**TASK BRIEF**: Search the material for lines containing the word "Additional", and copy each one.

**SUPPLIED INFORMATION**:
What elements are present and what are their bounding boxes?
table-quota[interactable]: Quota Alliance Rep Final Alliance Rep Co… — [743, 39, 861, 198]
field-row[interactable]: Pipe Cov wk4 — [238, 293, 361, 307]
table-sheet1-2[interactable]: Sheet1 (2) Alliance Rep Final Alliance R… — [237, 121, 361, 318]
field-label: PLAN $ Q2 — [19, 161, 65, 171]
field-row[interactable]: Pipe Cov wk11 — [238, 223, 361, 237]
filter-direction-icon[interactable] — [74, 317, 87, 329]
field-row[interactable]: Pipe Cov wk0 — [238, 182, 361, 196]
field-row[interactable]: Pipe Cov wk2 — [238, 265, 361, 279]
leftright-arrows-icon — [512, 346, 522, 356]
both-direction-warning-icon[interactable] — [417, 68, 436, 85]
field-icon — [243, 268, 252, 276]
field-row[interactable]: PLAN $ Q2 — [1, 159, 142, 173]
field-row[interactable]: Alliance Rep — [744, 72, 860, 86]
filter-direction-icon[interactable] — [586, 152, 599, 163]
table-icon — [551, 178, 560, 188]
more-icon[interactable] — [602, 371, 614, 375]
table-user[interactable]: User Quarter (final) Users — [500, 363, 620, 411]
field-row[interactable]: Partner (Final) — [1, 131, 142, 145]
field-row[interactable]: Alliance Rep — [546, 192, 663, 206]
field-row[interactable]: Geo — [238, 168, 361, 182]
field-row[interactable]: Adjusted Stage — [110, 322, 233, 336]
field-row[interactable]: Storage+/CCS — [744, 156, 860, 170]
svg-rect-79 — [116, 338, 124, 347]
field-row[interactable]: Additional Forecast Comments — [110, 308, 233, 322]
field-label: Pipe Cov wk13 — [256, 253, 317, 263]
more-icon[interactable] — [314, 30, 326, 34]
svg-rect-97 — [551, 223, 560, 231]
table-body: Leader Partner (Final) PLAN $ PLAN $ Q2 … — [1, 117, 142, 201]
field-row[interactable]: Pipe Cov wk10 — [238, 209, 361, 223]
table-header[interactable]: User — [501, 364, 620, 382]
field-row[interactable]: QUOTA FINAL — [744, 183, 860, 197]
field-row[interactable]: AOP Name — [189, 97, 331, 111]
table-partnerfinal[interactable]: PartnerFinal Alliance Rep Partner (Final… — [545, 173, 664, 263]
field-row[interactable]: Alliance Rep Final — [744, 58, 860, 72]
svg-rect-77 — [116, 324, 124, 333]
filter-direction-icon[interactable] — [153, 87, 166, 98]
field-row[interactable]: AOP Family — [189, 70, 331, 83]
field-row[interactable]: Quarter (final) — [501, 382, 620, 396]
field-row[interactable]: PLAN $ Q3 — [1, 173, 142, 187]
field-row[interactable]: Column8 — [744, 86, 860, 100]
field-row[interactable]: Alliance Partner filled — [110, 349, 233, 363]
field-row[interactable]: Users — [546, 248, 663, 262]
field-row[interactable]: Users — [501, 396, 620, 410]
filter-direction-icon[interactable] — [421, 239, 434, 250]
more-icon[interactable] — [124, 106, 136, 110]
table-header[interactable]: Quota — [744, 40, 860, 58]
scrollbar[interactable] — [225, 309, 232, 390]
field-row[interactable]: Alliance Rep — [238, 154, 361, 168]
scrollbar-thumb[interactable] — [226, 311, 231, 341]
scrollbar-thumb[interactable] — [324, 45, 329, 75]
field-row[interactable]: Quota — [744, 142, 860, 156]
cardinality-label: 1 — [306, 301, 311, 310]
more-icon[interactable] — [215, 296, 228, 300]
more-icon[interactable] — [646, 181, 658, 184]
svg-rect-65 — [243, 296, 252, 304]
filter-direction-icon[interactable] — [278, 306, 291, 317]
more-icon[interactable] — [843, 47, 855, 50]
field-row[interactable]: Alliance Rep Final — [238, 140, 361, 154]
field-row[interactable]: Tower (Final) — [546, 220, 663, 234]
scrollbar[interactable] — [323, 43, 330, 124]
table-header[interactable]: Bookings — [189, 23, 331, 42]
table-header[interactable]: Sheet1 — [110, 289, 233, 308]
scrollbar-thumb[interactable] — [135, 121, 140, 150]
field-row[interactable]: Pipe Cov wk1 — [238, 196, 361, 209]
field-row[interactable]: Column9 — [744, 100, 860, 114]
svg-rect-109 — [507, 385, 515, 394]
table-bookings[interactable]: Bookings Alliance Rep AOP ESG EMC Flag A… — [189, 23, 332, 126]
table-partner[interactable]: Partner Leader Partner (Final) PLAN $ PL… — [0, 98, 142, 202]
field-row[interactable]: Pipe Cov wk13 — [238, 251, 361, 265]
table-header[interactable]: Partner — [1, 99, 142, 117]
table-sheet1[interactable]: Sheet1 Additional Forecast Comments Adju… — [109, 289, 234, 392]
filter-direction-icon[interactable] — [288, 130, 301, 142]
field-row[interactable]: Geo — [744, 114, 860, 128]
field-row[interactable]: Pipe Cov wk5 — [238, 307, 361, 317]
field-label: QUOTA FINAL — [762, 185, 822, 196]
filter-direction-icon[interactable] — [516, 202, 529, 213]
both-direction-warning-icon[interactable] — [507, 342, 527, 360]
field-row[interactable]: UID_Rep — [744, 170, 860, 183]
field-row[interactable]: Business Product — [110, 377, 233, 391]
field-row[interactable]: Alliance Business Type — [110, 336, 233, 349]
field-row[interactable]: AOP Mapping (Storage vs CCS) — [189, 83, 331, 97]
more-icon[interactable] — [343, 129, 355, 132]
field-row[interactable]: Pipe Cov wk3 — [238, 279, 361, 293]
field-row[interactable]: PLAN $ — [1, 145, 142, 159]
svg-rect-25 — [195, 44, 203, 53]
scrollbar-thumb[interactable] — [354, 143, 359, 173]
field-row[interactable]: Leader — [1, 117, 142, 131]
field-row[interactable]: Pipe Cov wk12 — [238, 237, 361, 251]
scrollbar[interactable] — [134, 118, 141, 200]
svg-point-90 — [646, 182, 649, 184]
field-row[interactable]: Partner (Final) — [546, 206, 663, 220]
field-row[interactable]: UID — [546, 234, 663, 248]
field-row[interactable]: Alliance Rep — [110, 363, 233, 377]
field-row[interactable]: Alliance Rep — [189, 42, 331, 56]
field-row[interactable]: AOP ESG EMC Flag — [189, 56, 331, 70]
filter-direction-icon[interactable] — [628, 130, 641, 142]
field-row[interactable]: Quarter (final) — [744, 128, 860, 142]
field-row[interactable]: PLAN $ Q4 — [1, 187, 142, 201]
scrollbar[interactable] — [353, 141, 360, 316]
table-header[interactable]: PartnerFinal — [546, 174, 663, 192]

**EXERCISE SOLUTION**:
field-row[interactable]: Additional Forecast Comments — [110, 308, 233, 322]
table-sheet1[interactable]: Sheet1 Additional Forecast Comments Adju… — [109, 289, 234, 392]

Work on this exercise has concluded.